Once the Amendment Convention for the BBA is over, we can start work on the Second Amendment Convention.  I like the sound of that.  It’s got nothing to do with the 2nd Amendment, it just sounds good.  And that’s when things get interesting, and Constitutional government in this country can be revived.

So take heart, Angelo.  All is not lost.

 

Two faces have I

One to laugh and one to cry.  I’m relieved Trump didn’t disqualify himself, but I’m upset that he allowed himself to be baited, and squandered time defending himself, when he should have been on the attack.  This is very possibly due to inadequate preparation.  The Trump inner circle needs to sit down and convince him that he can’t just wing it.  He’s got to win the next debate, or at least fight to a draw, and he needs to be coached and challenged for a full 90 minutes in preparation.  After the mock town hall, he’ll need to review his own performance, and listen to what his advisers say.  He doesn’t know it all. And when the morning light comes streaming in, he needs to get up and do it again.  And again, until he does it right.  This is huge.  It’s a hell of a lot more important than going to another rally.   It’s also hard work, and tedious.  It’s up to him.

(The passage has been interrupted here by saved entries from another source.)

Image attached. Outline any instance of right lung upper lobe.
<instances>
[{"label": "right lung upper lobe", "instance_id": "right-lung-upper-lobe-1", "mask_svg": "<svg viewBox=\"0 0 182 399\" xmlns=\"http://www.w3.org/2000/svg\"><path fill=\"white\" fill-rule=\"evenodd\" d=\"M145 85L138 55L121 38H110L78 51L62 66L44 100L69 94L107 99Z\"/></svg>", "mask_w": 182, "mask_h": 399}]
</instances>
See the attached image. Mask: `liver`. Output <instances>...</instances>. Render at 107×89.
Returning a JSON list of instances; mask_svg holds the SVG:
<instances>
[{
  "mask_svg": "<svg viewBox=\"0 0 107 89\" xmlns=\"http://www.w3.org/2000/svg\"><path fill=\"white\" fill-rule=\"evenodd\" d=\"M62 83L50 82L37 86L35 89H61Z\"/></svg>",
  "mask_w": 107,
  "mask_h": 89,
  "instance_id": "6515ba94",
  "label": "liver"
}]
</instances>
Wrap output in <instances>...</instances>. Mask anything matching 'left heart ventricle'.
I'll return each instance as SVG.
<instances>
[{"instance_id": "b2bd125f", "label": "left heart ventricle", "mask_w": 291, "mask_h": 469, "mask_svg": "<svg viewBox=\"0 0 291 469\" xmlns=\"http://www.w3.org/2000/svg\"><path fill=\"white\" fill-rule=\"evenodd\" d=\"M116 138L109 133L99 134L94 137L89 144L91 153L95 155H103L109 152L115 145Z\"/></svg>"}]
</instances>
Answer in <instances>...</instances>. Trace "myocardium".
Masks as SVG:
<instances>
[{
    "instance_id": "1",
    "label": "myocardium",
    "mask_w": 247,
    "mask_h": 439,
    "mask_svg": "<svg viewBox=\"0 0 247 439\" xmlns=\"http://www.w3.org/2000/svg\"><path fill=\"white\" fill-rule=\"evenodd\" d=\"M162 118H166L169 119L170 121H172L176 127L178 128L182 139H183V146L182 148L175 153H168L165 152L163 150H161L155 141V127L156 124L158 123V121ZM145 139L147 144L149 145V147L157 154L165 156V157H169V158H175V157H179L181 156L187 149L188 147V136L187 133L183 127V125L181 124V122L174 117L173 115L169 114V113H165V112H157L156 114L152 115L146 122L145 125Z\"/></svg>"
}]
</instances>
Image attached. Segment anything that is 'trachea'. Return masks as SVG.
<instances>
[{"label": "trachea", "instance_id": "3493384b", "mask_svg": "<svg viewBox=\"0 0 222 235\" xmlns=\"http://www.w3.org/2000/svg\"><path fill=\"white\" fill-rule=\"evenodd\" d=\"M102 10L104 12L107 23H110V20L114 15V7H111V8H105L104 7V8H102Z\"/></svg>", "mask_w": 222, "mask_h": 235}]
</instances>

Someone’s out with a poll on the Murkowski-Miller Senate race in Alaska.  Murkowski 38, Miller 31, and the Democrat, Metcalfe, at 13, with 19 undecided.  I don’t consider this a trustworthy poll, so take it with several grains of salt.  But it seems about right.  The major flaw is that it does not include Independent Margaret Stock.  She’s a serious candidate, preferred by the Begich/Clinton wing of the Democratic Party.  She’ll run a good campaign.  She’ll take votes from both Murkowski and Metcalfe.  She won’t take one vote from Miller.

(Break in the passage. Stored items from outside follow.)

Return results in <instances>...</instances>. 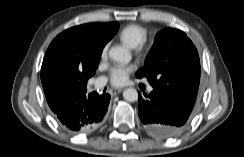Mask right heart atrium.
<instances>
[{
  "label": "right heart atrium",
  "instance_id": "1",
  "mask_svg": "<svg viewBox=\"0 0 244 157\" xmlns=\"http://www.w3.org/2000/svg\"><path fill=\"white\" fill-rule=\"evenodd\" d=\"M107 56H108V45H105L100 53V60L101 62H105L107 60Z\"/></svg>",
  "mask_w": 244,
  "mask_h": 157
}]
</instances>
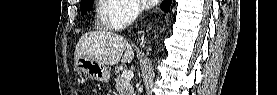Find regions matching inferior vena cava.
<instances>
[{
  "label": "inferior vena cava",
  "mask_w": 277,
  "mask_h": 95,
  "mask_svg": "<svg viewBox=\"0 0 277 95\" xmlns=\"http://www.w3.org/2000/svg\"><path fill=\"white\" fill-rule=\"evenodd\" d=\"M137 12H138V13L141 12V9H138Z\"/></svg>",
  "instance_id": "inferior-vena-cava-1"
}]
</instances>
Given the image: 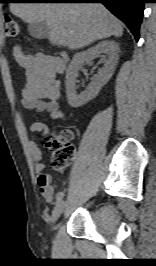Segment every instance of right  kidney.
<instances>
[{
    "label": "right kidney",
    "mask_w": 156,
    "mask_h": 266,
    "mask_svg": "<svg viewBox=\"0 0 156 266\" xmlns=\"http://www.w3.org/2000/svg\"><path fill=\"white\" fill-rule=\"evenodd\" d=\"M119 45L113 40H104L90 47L86 51L76 53L66 71V95L68 104L77 108L94 99L101 88L112 77L118 63ZM104 54V66L94 75L86 90L80 94L76 91V78L82 66L95 57Z\"/></svg>",
    "instance_id": "right-kidney-1"
}]
</instances>
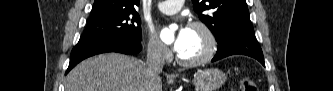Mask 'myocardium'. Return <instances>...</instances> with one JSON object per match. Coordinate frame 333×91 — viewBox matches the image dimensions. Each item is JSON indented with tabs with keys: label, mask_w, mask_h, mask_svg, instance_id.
Masks as SVG:
<instances>
[{
	"label": "myocardium",
	"mask_w": 333,
	"mask_h": 91,
	"mask_svg": "<svg viewBox=\"0 0 333 91\" xmlns=\"http://www.w3.org/2000/svg\"><path fill=\"white\" fill-rule=\"evenodd\" d=\"M189 28L199 29L202 31L207 40V47L201 56L194 59H186L178 54L177 61L183 66H198L208 62L214 57L217 51V39L212 29L204 22L193 21L190 23Z\"/></svg>",
	"instance_id": "f54148a6"
}]
</instances>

If this causes Murkowski to lose to Miller, that’s not a bug, it’s a feature, for former Senator Mark Begich.  Begich would like to see Miller beat Murkowski.  He wants to get back to the Senate, badly.  If he thinks he’s got a shot at Sullivan, he’ll take him on in 2020.  But that would be a rematch of 2014, which he lost.  Sullivan, not Begich, will have the power of incumbency in 2020, the reverse of 2014.  So he’d have a much better shot at Miller in 2022.  He’ll be 60 years old in 2022, and still in his political prime.  In his mind, he’d still have at least three terms left in him.  He thinks Miller’s a nut, who will make a fool of himself in the Senate, so a man like Mark Begich can take him out.  I know what Mark Begich is thinking because he and I think alike.  If he is not for himself, who will be for him?

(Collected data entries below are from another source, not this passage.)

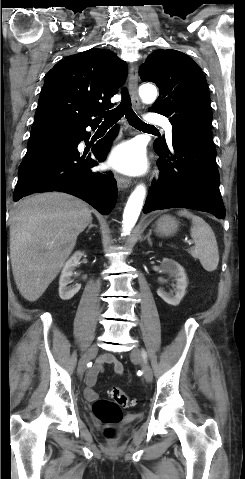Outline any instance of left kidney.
I'll use <instances>...</instances> for the list:
<instances>
[{
	"instance_id": "left-kidney-1",
	"label": "left kidney",
	"mask_w": 245,
	"mask_h": 479,
	"mask_svg": "<svg viewBox=\"0 0 245 479\" xmlns=\"http://www.w3.org/2000/svg\"><path fill=\"white\" fill-rule=\"evenodd\" d=\"M161 269L169 273L175 278V295L173 293H167L162 289L157 290V294L167 303L173 306H177L185 295L187 287V277L184 268L176 261L163 258Z\"/></svg>"
}]
</instances>
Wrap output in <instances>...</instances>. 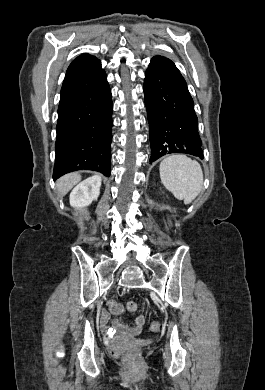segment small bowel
<instances>
[{"label":"small bowel","instance_id":"c3829d8e","mask_svg":"<svg viewBox=\"0 0 265 390\" xmlns=\"http://www.w3.org/2000/svg\"><path fill=\"white\" fill-rule=\"evenodd\" d=\"M109 314L106 311H102L100 315V323L102 328L104 329L105 332L108 334H114L117 331V328H121L123 330V334L128 337H135L141 334L143 331L144 325H145V317L143 315H138L135 318L134 321V326L133 327H122L117 321H114V327H111L108 324L109 321Z\"/></svg>","mask_w":265,"mask_h":390}]
</instances>
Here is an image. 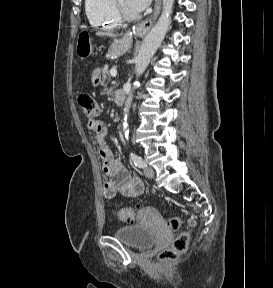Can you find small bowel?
<instances>
[{
  "mask_svg": "<svg viewBox=\"0 0 273 288\" xmlns=\"http://www.w3.org/2000/svg\"><path fill=\"white\" fill-rule=\"evenodd\" d=\"M87 128L95 133L99 154L103 162V195L110 199L116 194L136 197L143 193L144 185L139 177L131 176L118 158L107 139L106 126L97 119H90Z\"/></svg>",
  "mask_w": 273,
  "mask_h": 288,
  "instance_id": "1",
  "label": "small bowel"
}]
</instances>
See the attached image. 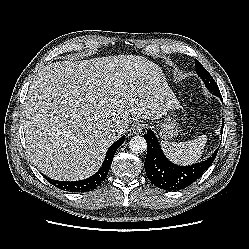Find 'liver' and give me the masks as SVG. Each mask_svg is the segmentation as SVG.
Masks as SVG:
<instances>
[{
    "instance_id": "1",
    "label": "liver",
    "mask_w": 249,
    "mask_h": 249,
    "mask_svg": "<svg viewBox=\"0 0 249 249\" xmlns=\"http://www.w3.org/2000/svg\"><path fill=\"white\" fill-rule=\"evenodd\" d=\"M173 96L162 69L143 56L116 55L45 66L29 86L22 125L27 151L46 176L88 178L134 120H156ZM121 134V135H122Z\"/></svg>"
}]
</instances>
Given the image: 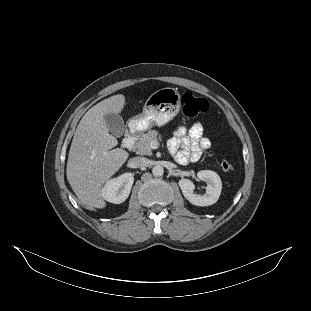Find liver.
<instances>
[{"label":"liver","mask_w":311,"mask_h":311,"mask_svg":"<svg viewBox=\"0 0 311 311\" xmlns=\"http://www.w3.org/2000/svg\"><path fill=\"white\" fill-rule=\"evenodd\" d=\"M121 94L110 96L90 108L80 120L70 146L67 178L75 194L89 209L103 208L100 185L125 162L128 153L109 133L104 114L118 113L124 105Z\"/></svg>","instance_id":"obj_1"}]
</instances>
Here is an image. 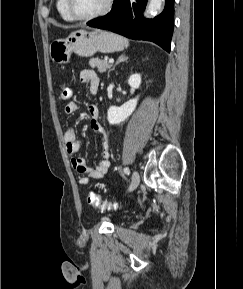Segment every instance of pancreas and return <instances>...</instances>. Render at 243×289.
Listing matches in <instances>:
<instances>
[{"instance_id":"obj_1","label":"pancreas","mask_w":243,"mask_h":289,"mask_svg":"<svg viewBox=\"0 0 243 289\" xmlns=\"http://www.w3.org/2000/svg\"><path fill=\"white\" fill-rule=\"evenodd\" d=\"M89 64L92 68H97L100 73H103L111 68V64L106 59L91 58Z\"/></svg>"}]
</instances>
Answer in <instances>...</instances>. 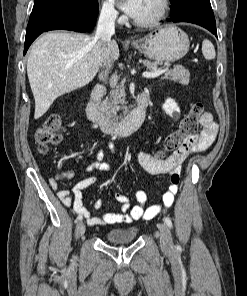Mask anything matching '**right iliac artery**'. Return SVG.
<instances>
[{
    "instance_id": "right-iliac-artery-1",
    "label": "right iliac artery",
    "mask_w": 247,
    "mask_h": 296,
    "mask_svg": "<svg viewBox=\"0 0 247 296\" xmlns=\"http://www.w3.org/2000/svg\"><path fill=\"white\" fill-rule=\"evenodd\" d=\"M82 216L81 215H79L78 217H77V221H81L82 220Z\"/></svg>"
}]
</instances>
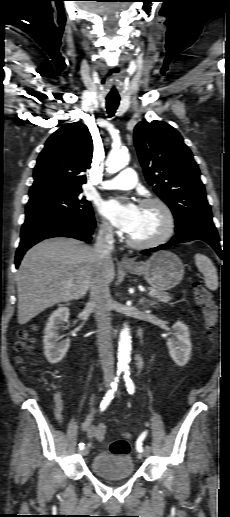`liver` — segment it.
Here are the masks:
<instances>
[{"instance_id": "1", "label": "liver", "mask_w": 230, "mask_h": 517, "mask_svg": "<svg viewBox=\"0 0 230 517\" xmlns=\"http://www.w3.org/2000/svg\"><path fill=\"white\" fill-rule=\"evenodd\" d=\"M98 268L94 247L70 238L44 240L23 257L16 273L18 323L23 325L54 304L83 298ZM114 280L112 258L106 269Z\"/></svg>"}]
</instances>
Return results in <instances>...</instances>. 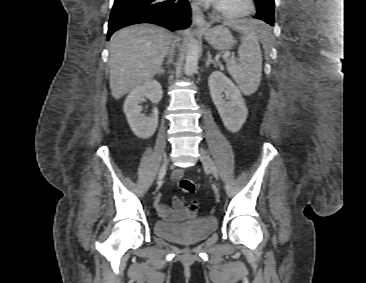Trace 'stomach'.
<instances>
[{"label": "stomach", "instance_id": "0dacf381", "mask_svg": "<svg viewBox=\"0 0 366 283\" xmlns=\"http://www.w3.org/2000/svg\"><path fill=\"white\" fill-rule=\"evenodd\" d=\"M206 41L215 49L220 51L229 50L234 44V38L230 31L224 26H217L203 31Z\"/></svg>", "mask_w": 366, "mask_h": 283}]
</instances>
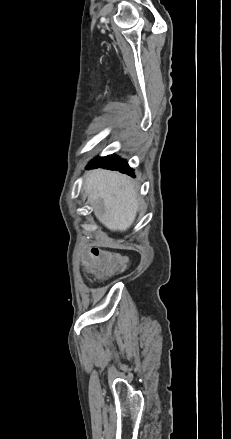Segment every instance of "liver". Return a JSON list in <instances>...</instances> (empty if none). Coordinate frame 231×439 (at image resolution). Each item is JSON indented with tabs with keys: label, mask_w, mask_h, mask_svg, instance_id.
<instances>
[{
	"label": "liver",
	"mask_w": 231,
	"mask_h": 439,
	"mask_svg": "<svg viewBox=\"0 0 231 439\" xmlns=\"http://www.w3.org/2000/svg\"><path fill=\"white\" fill-rule=\"evenodd\" d=\"M84 190L98 203L97 216L108 229L123 232L130 228L139 202L129 178L118 172L96 169L87 174Z\"/></svg>",
	"instance_id": "6515ba94"
}]
</instances>
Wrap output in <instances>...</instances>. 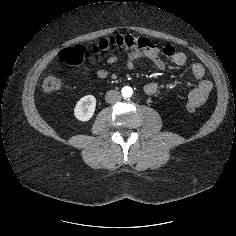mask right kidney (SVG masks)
<instances>
[{
  "mask_svg": "<svg viewBox=\"0 0 236 236\" xmlns=\"http://www.w3.org/2000/svg\"><path fill=\"white\" fill-rule=\"evenodd\" d=\"M96 108V98L93 95L82 97L74 108V115L79 121H88L93 117Z\"/></svg>",
  "mask_w": 236,
  "mask_h": 236,
  "instance_id": "obj_1",
  "label": "right kidney"
}]
</instances>
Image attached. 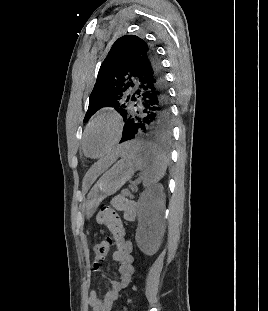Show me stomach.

Isn’t bipartisanship wonderful?   Two different political parties, with polar opposite platforms, uniting for a common cause, in the service of better government.  Democrats and Libertarians, working together, can remove the embarrassment of yet another dim witted Murkowski in the U.S. Senate.  There’s hope for the country after all.  If we all just work together we can do wonders.

Lisa Mukowski is Hillary Clinton with half the brain removed.   Her campaign thinks it’s clever in its debate strategy.  The first in Kodiak on the 12th, the second at the Alaska Federation of Natives meeting in Fairbanks on the 21st, and the third in Barrow on the 26th.  If Miller’s smart he’ll appear at every one of them, on the hunt and loaded for bear.  It’s Tora, Tora, Tora time.   What the hell has she done in the last fourteen years?  She carried water for Ted Stevens, just like her father, until Stevens lost to Begich in 2008.  Since then she hasn’t had anybody’s water to carry, so she doesn’t know what to do.

And there’s a lot that could be done, and Miller knows it.  He can lay out a plan, and ask, “Why haven’t you been doing this for the last fourteen years?”  As long as he doesn’t lay it on too thick, it’s devastating.  It can win the race for him.

On the Defend Cathy Geissel front, all is progressing nicely.  I’m pretty sure I figured out a way to raise a little money, and a little is all I need.  I’m taking this race personally.  I’ve never met or spoken, yet, with any of the principals, but it’s my old Senate District, and losing it to a union boss would be hard to take.  I’d like to fly up there for election night.  Hopefully I’d get to meet some mighty happy people.